Rapid construction over the past year has made those who live here and love the land and wildlife, heartsick as they have watched the piecemeal unraveling of so much of what they have been working to accomplish. And what's worse, they all say that the $3 million plus per mile that the US is spending on the barrier construction is a waste of money and will not work for it's intended purpose-to stop illegal traffic.

Down in the Cajon Bonito, it is easy to forget for a while that there is a world where people spend so much time, energy and money throwing a mist of water at an economically driven inferno of migration and drug trafficking.

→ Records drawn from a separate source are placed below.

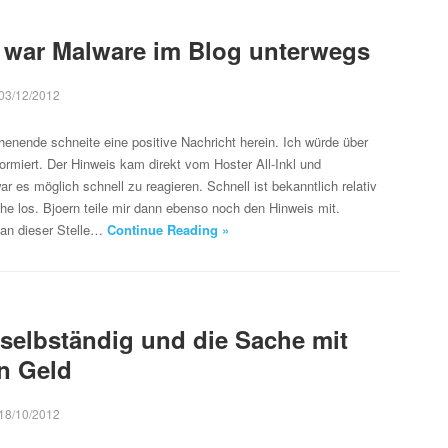
a war Malware im Blog unterwegs
03/12/2012
nende schneite eine positive Nachricht herein. Ich würde über
ormiert. Der Hinweis kam direkt vom Hoster All-Inkl und
 es möglich schnell zu reagieren. Schnell ist bekanntlich relativ
he los. Bjoern teile mir dann ebenso noch den Hinweis mit.
an dieser Stelle…
Continue Reading »
selbständig und die Sache mit
n Geld
18/10/2012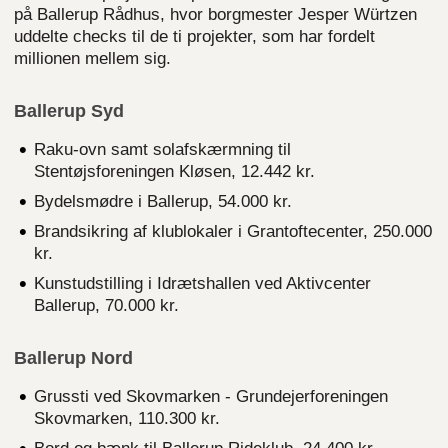
på Ballerup Rådhus, hvor borgmester Jesper Würtzen
uddelte checks til de ti projekter, som har fordelt
millionen mellem sig.
Ballerup Syd
Raku-ovn samt solafskærmning til
Stentøjsforeningen Kløsen, 12.442 kr.
Bydelsmødre i Ballerup, 54.000 kr.
Brandsikring af klublokaler i Grantoftecenter, 250.000
kr.
Kunstudstilling i Idrætshallen ved Aktivcenter
Ballerup, 70.000 kr.
Ballerup Nord
Grussti ved Skovmarken - Grundejerforeningen
Skovmarken, 110.300 kr.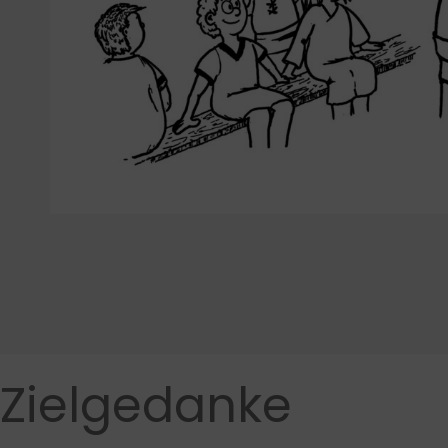
Zielgedanke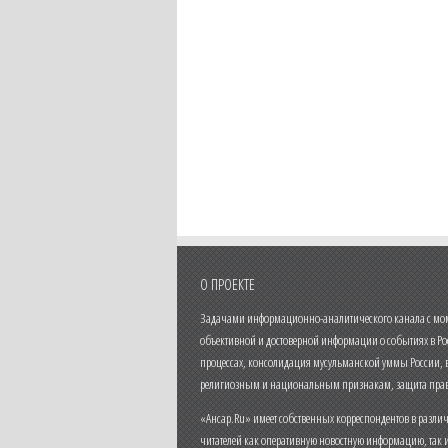
О ПРОЕКТЕ
Задачами информационно-аналитического канала с моме
объективной и достоверной информации о событиях в Ро
процессах, консолидация мусульманской уммы России,
религиозным и национальным признакам, защита прав
«Ансар.Ru» имеет собственных корреспондентов в разли
читателей как оперативную новостную информацию, так 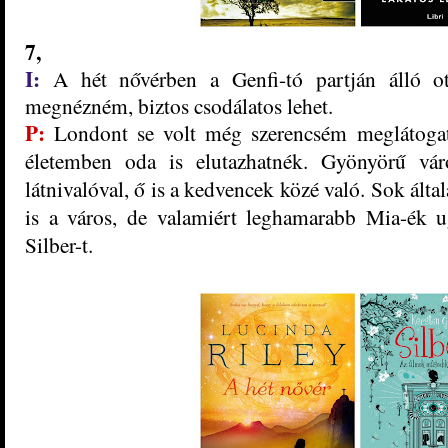
7,
I:
A hét nővérben a Genfi-tó partján álló o
megnézném, biztos csodálatos lehet.
P:
Londont se volt még szerencsém meglátogat
életemben oda is elutazhatnék. Gyönyörű váro
látnivalóval, ő is a kedvencek közé való. Sok ált
is a város, de valamiért leghamarabb Mia-ék u
Silber-t.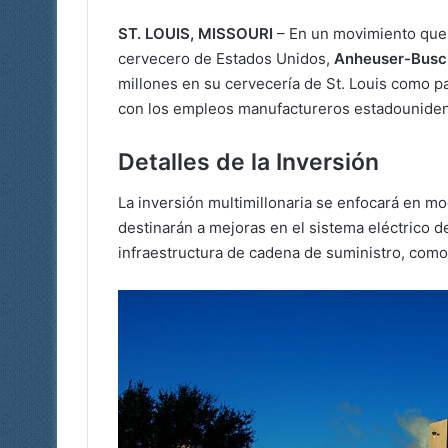
ST. LOUIS, MISSOURI
– En un movimiento que r
cervecero de Estados Unidos,
Anheuser-Busc
millones en su cervecería de St. Louis como 
con los empleos manufactureros estadounide
Detalles de la Inversión
La inversión multimillonaria se enfocará en m
destinarán a mejoras en el sistema eléctrico 
infraestructura de cadena de suministro, como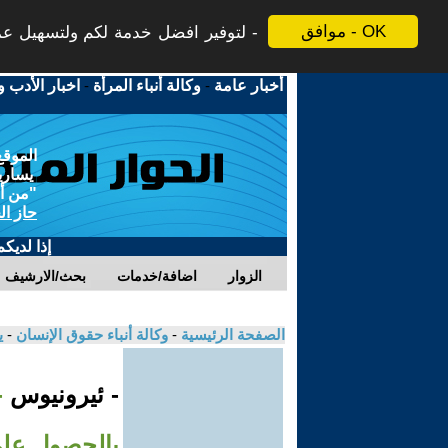
موافق - OK
لتوفير افضل خدمة لكم ولتسهيل عملي
أخبار عامة
-
وكالة أنباء المرأة
-
اخبار الأدب و
الموقع
يسارية
"من أج
حاز ال
إذا لديك
الزوار
اضافة/خدمات
بحث/الارشيف
الصفحة الرئيسية
-
وكالة أنباء حقوق الإنسان
-
ي
- ئيرونيوس
-
بالحصول على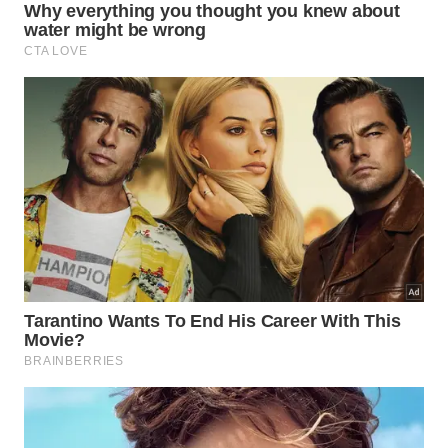
herpes de difícil controle.
O ozônio pode ser aplicado por diversas vias de
administração -
Igor Alecsander/istock
Hoje, a Ozonioterapia já faz parte dos tratamentos
pagos pelos planos de saúde dos governos, como é
o caso da Alemanha.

Here wild turkeys and javelina plod through mesquite shrublands, deer glide through golden grassland meadows, woodpeckers work upon the alabaster limbs of sycamore trees reaching toward the distant rim of the canyon, and coatimundi slip silently through the night. But isolation here does not remove these creatures from the threat of a closed border. Many of them need to move constantly to seek new habitat and mates and for others, as climate patterns continue to change, migration will be the only option.

For them all it comes down to this statement, made by wildlife biologist Rurik List: the walls and fences and other obstacles the United States is building are ultimately not just separating the United States from Mexico. They are dividing a continent.